Southern Californians: Weatherists or Highly-Adapted Desert-Dwellers?But we digress…

The truth of the matter is that rain is just not on our radar and therefore most Southern Californians are completely unprepared when Mother Nature serves up anything but 70+ degrees and sunny. A quick count through the Buzztime office has shown that roughly 50% of us own umbrellas... about the same number who own what can be called a "winter coat". Look for people who actually own a raincoat and you may be somewhere in the 10% range. Not surprisingly, every member of that 10% is a transplant from more weather-tolerant regions.

Conversely, about 15% of us showed up in flip flops at least one day during the storm. The reason: we don’t own closed-toe shoes, boots or Wellies. (We know you'll be shocked to read that these particular 15% are all Southern California natives.)

Ironically, we're the same people who handle disasters like earthquakes and wildfires with a seasoned professionalism that sometimes borders on boredom. People mention earthquakes and we yawn. Heck, half the time we don’t even feel them. But throw a few inches of rain on our roads and day-to-day life comes to a standstill ,with people hunkering down, glued to their TVs to monitor the minute-to-minute lowdown from “Storm Watch 2010.” Now, in our defense, the words tornado, hail and thunderstorm were all used in the same sentence several times… not the most comforting series of nouns that we can think of.

So how do we cope?

1. We skip work. (“I’m not getting on those roads!”)

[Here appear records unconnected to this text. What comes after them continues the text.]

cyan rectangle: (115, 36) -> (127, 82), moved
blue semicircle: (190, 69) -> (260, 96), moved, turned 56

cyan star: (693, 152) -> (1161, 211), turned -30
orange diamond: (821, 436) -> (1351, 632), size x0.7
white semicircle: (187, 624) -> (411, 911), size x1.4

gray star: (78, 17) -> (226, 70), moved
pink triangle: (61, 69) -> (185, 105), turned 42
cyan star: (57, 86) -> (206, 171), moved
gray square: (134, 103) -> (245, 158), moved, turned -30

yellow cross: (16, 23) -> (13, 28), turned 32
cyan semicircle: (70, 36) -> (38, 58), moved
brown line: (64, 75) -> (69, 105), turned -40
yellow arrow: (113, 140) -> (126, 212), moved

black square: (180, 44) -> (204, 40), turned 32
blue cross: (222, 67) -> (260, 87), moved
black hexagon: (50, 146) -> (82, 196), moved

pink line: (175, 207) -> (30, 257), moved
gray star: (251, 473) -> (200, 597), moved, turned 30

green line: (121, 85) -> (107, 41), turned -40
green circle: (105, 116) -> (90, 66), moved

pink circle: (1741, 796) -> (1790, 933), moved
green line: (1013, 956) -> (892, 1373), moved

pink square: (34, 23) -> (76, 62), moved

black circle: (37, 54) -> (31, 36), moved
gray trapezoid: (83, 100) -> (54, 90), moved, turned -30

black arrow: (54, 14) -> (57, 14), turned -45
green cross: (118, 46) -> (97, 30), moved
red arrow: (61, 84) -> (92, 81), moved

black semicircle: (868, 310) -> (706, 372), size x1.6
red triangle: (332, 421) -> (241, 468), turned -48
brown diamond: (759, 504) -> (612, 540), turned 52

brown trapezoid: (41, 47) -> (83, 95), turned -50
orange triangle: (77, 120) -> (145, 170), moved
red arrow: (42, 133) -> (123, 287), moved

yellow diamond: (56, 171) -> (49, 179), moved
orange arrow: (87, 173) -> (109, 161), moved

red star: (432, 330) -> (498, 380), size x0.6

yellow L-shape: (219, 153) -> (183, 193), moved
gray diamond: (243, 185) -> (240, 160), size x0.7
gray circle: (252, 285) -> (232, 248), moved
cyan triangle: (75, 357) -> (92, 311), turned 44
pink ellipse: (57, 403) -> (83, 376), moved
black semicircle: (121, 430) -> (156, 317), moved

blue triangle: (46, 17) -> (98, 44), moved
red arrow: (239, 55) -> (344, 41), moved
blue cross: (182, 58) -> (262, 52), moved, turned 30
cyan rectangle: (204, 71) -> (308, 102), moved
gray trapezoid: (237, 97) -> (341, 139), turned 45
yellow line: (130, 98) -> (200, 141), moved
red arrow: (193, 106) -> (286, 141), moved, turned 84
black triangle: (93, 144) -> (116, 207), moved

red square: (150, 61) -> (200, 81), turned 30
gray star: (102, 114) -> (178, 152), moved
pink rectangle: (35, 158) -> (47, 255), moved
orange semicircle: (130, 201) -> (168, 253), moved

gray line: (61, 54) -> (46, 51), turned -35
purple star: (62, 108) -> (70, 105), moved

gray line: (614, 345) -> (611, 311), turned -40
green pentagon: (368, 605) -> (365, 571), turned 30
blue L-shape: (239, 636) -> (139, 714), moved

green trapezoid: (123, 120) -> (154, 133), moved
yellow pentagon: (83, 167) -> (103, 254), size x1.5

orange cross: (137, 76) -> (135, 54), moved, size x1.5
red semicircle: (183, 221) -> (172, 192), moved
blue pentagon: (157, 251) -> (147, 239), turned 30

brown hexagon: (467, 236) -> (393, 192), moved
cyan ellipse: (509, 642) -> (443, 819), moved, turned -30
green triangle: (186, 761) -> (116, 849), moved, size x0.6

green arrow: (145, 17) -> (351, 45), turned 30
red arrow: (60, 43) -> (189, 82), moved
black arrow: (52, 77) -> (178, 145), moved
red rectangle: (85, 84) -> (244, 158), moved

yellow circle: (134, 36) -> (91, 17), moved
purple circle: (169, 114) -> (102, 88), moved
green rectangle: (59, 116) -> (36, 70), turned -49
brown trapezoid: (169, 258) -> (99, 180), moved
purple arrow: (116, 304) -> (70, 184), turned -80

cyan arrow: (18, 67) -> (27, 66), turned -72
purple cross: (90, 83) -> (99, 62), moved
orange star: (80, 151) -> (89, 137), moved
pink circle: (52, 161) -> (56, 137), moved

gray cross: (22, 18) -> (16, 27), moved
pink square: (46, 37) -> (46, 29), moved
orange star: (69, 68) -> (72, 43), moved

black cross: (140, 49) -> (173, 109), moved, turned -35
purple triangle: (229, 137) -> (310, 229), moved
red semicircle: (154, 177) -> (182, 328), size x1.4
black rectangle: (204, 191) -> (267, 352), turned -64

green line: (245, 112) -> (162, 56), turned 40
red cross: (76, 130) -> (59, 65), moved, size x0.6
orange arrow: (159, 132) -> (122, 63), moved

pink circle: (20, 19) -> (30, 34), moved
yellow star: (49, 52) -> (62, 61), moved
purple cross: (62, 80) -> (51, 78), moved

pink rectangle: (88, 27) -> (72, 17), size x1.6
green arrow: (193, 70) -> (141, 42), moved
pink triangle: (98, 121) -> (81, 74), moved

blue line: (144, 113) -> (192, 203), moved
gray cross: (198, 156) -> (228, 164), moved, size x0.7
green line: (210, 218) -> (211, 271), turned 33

2. We complain A LOT via Twitter, Facebook, Blog, E-mail, text message, and old fashioned top-of-our-lungs temper tantrum. If we could write it in the sky, we’d do that too. (If all the planes weren't grounded because we're afraid to fly in the rain.)

3. We eat and drink. (Just in case the rain lasts for more than (gasp!) a week and we have to hibernate, which is the logical next step.)

The point of all of this? We know.

We know that you’re all laughing at us; that you find us high-maintenance and spoiled; that our sense of entitlement borders on obnoxious. We’re okay with this, because we know the truth: We can’t help it… it’s just in our DNA.